[Extracted page text data]
═══
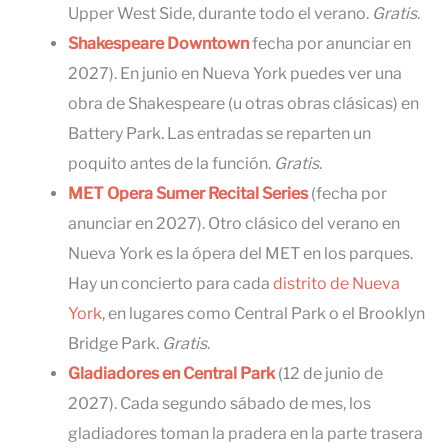
Upper West Side, durante todo el verano.
Gratis
.
Shakespeare Downtown
fecha por anunciar en
2027). En junio en Nueva York puedes ver una
obra de Shakespeare (u otras obras clásicas) en
Battery Park. Las entradas se reparten un
poquito antes de la función.
Gratis
.
MET Opera Sumer Recital Series
(fecha por
anunciar en 2027). Otro clásico del verano en
Nueva York es la ópera del MET en los parques.
Hay un concierto para cada
distrito de Nueva
York
, en lugares como Central Park o el Brooklyn
Bridge Park.
Gratis
.
Gladiadores en Central Park
(12 de junio de
2027). Cada segundo sábado de mes, los
gladiadores toman la pradera en la parte trasera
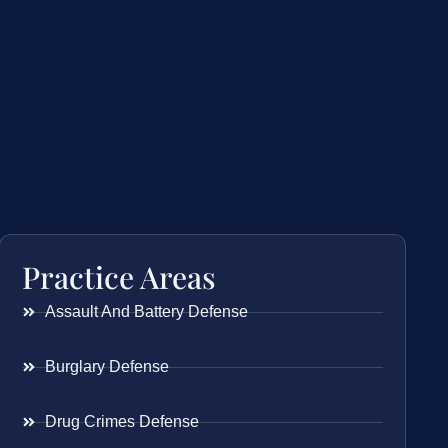
Practice Areas
Assault And Battery Defense
Burglary Defense
Drug Crimes Defense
═══
[PROBLEM DESCRIPTION]
Where the line containing "Hay un concierto para cada" appears in the data above, begin there and output every line through the last, exactly and without pictures.

[ANSWER TO THE PROBLEM]
Hay un concierto para cada
distrito de Nueva
York
, en lugares como Central Park o el Brooklyn
Bridge Park.
Gratis
.
Gladiadores en Central Park
(12 de junio de
2027). Cada segundo sábado de mes, los
gladiadores toman la pradera en la parte trasera
Practice Areas
Assault And Battery Defense
Burglary Defense
Drug Crimes Defense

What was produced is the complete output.